INSTRUCTIONS FOR THE TASK:
Only one span of the listing below is wanted: the lines from the one with "G-Klasse Reflektor Rückstrahler" through the one with "In den Warenkorb", reproduced exactly, both ends kept.

RECORDED INFORMATION:
------------------------------------

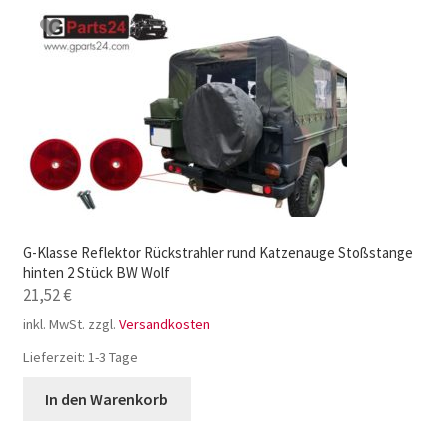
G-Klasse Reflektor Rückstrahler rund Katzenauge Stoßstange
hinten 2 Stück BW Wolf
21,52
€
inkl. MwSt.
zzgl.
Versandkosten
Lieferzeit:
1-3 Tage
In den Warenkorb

------------------------------------

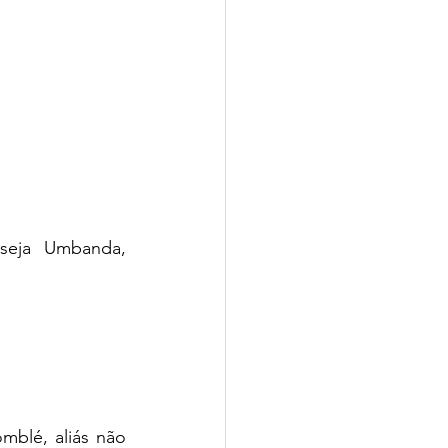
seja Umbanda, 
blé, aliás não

------------------------------------

SOLUTION TO THIS PROBLEM:
G-Klasse Reflektor Rückstrahler rund Katzenauge Stoßstange
hinten 2 Stück BW Wolf
21,52
€
inkl. MwSt.
zzgl.
Versandkosten
Lieferzeit:
1-3 Tage
In den Warenkorb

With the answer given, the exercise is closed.